-------- Task input --------

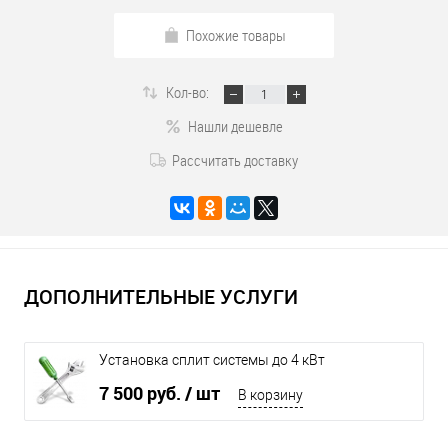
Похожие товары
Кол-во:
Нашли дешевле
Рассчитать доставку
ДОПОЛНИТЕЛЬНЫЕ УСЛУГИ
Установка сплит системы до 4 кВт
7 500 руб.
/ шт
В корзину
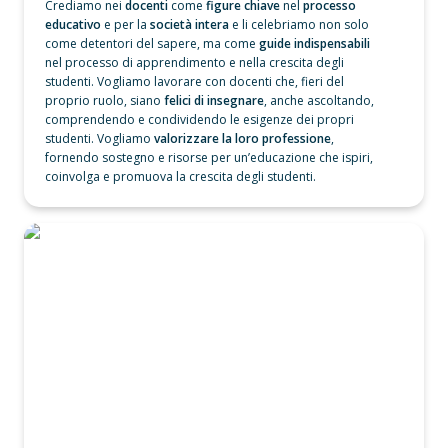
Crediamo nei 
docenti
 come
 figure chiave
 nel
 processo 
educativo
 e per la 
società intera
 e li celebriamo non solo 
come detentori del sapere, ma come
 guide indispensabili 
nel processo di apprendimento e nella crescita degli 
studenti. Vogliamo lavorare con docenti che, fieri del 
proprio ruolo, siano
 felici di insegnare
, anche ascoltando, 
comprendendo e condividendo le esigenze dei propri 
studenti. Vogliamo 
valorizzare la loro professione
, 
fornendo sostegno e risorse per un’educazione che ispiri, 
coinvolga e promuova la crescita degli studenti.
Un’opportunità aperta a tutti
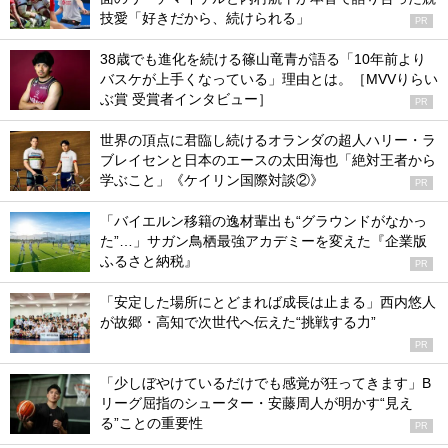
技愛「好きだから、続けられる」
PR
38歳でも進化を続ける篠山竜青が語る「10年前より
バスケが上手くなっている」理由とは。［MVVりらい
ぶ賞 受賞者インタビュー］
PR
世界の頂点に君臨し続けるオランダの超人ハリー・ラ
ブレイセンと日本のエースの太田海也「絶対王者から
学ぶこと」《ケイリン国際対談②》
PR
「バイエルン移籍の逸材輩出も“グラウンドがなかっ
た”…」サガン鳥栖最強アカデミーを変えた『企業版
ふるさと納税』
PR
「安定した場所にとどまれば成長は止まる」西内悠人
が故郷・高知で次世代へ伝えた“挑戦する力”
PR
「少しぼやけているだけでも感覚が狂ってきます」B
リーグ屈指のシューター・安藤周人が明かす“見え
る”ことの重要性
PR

--------
-------- Task input --------

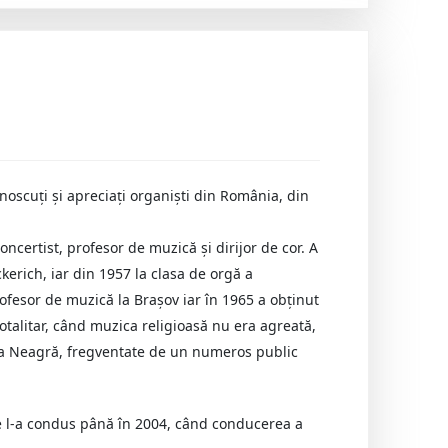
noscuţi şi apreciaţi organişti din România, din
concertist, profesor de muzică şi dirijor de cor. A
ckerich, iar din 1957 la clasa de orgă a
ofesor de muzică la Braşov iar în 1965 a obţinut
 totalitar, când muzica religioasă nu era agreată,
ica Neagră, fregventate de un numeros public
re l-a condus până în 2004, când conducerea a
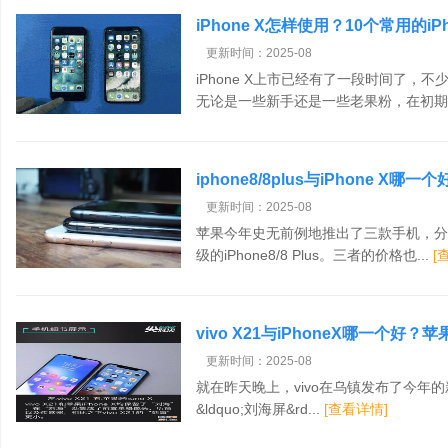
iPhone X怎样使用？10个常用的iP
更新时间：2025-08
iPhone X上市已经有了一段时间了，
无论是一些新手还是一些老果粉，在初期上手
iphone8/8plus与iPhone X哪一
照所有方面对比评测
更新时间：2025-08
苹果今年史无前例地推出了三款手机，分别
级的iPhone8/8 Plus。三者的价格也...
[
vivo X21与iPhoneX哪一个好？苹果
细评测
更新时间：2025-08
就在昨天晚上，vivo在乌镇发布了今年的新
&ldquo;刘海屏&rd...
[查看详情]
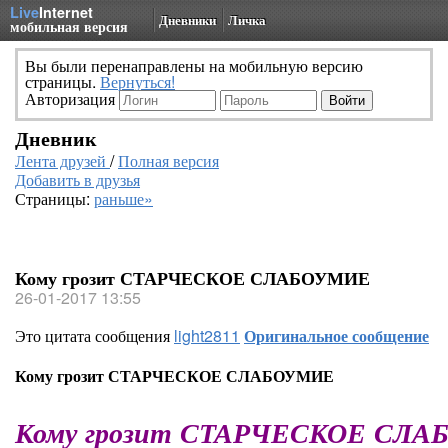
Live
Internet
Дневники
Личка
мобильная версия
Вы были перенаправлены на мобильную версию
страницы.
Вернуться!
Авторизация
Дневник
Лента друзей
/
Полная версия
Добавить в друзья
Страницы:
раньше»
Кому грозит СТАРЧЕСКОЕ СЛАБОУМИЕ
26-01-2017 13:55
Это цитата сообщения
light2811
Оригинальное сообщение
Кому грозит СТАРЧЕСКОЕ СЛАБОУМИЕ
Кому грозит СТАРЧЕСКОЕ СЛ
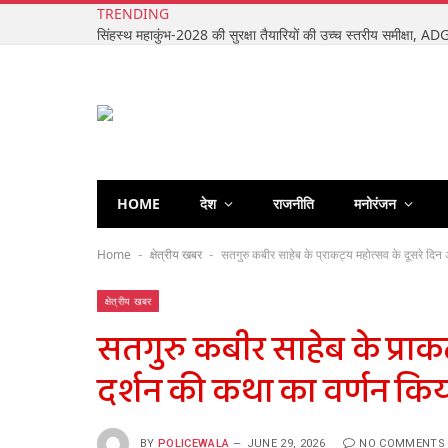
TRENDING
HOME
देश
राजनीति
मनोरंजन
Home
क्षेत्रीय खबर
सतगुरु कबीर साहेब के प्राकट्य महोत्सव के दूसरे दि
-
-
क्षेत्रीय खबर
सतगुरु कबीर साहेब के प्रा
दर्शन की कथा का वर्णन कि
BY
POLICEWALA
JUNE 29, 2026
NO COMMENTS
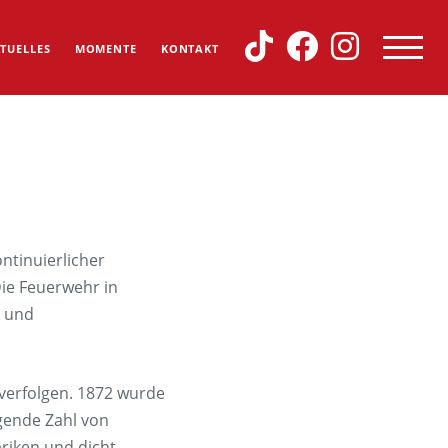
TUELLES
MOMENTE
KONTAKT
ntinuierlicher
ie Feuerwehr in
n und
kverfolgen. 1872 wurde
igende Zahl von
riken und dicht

--------
-------- Task input --------

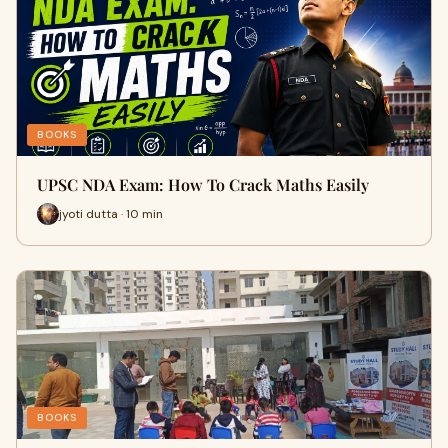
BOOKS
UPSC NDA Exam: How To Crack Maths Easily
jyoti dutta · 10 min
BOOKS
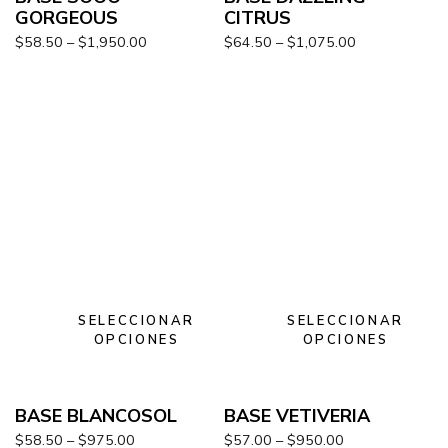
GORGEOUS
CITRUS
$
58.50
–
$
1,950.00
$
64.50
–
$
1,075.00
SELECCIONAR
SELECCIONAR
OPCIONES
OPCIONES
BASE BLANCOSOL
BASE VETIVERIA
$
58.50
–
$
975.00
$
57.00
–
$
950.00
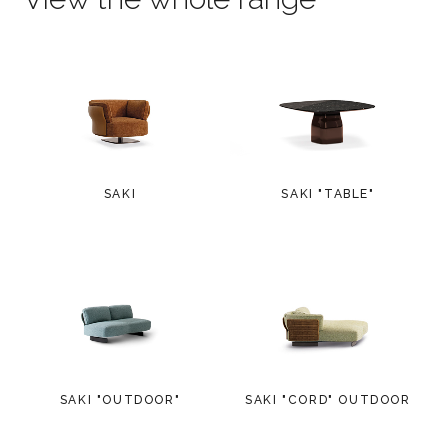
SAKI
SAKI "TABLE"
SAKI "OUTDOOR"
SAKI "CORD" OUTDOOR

--------

Copy from the entries only those lines that hold the word "muzică".

[Answer section]:
concertist, profesor de muzică şi dirijor de cor. A
ofesor de muzică la Braşov iar în 1965 a obţinut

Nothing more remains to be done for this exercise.